Ahora terminaré de escribir este relato con mi espada a mi lado,
y
espero que me sea concedido el tiempo necesario para terminar esta historia de Arturo, mi señor, que fue traicionado, vilipendiado y, una vez se hubo ido, añorado como ningún otro en toda la historia de Britania.

Después de que me cortaran la mano sufrí un acceso de fiebre y, cuando desperté, encontré a Ceinwyn junto a mi lecho. Al principio no la reconocí, pues tenía el cabello corto y blanco como la ceniza. Pero era mi Ceinwyn, estaba viva y recuperando la salud; cuando vio que abría los ojos, se inclinó y apoyó la mejilla en la mía. La rodeé con el brazo izquierdo y descubrí que no tenía mano con que acariciarle la espalda, sino un muñón envuelto en un trapo ensangrentado. Notaba la mano todavía, notaba los nervios, pero no había mano. Se había consumido en el fuego.

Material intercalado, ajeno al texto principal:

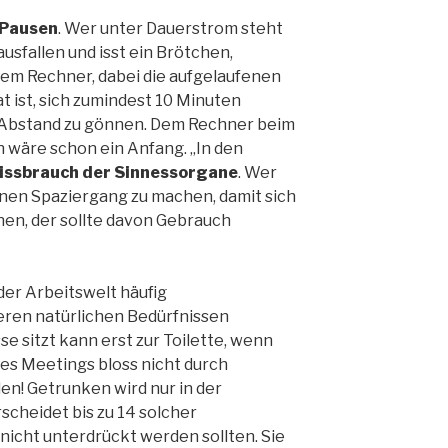
Pausen
. Wer unter Dauerstrom steht
usfallen und isst ein Brötchen,
em Rechner, dabei die aufgelaufenen
t ist, sich zumindest 10 Minuten
n Abstand zu gönnen. Dem Rechner beim
wäre schon ein Anfang. „In den
issbrauch der Sinnessorgane
. Wer
inen Spaziergang zu machen, damit sich
nen, der sollte davon Gebrauch
der Arbeitswelt häufig
eren natürlichen Bedürfnissen
e sitzt kann erst zur Toilette, wenn
des Meetings bloss nicht durch
n! Getrunken wird nur in der
scheidet bis zu 14 solcher
 nicht unterdrückt werden sollten. Sie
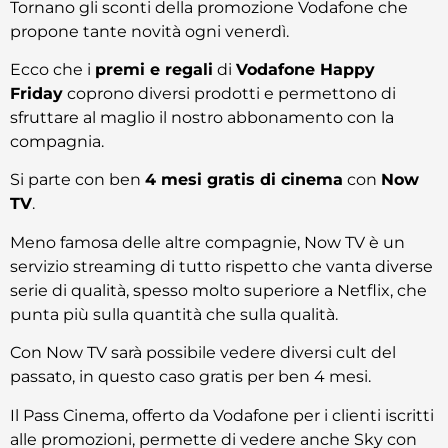
Tornano gli sconti della promozione Vodafone che
propone tante novità ogni venerdì.
Ecco che i
premi e regali
di
Vodafone Happy
Friday
coprono diversi prodotti e permettono di
sfruttare al maglio il nostro abbonamento con la
compagnia.
Si parte con ben
4 mesi gratis di cinema
con
Now
TV
.
Meno famosa delle altre compagnie, Now TV è un
servizio streaming di tutto rispetto che vanta diverse
serie di qualità, spesso molto superiore a Netflix, che
punta più sulla quantità che sulla qualità.
Con Now TV sarà possibile vedere diversi cult del
passato, in questo caso gratis per ben 4 mesi.
Il Pass Cinema, offerto da Vodafone per i clienti iscritti
alle promozioni, permette di vedere anche Sky con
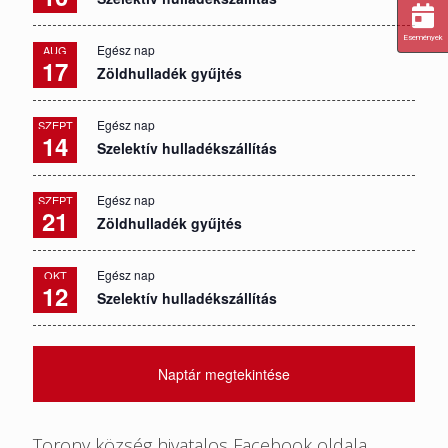
Események
Egész nap
AUG
17
Zöldhulladék gyűjtés
Egész nap
SZEPT
14
Szelektív hulladékszállítás
Egész nap
SZEPT
21
Zöldhulladék gyűjtés
Egész nap
OKT
12
Szelektív hulladékszállítás
Naptár megtekintése
Torony község hivatalos Facebook oldala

Una semana más tarde recibí el bautismo en el río Usk. El obispo Emrys celebró la ceremonia y, una vez me hubo sumergido en el agua fría, Ceinwyn, desde la orilla lodosa, siguió mis pasos e insistió en ser bautizada también.

—Yo voy donde vaya mi hombre —le dijo al obispo Emrys y éste, uniéndole las manos sobre el pecho, le hundió la cabeza en el río. Un coro de mujeres cantaba mientras nos bautizaban, y aquella misma noche, vestidos de blanco, recibimos el pan y el vino de Cristo por primera vez. Después de la misa, Morgana me presentó un pergamino donde había redactado mi compromiso de obediencia a su esposo en la fe cristiana, y me exigió que estampara mi firma.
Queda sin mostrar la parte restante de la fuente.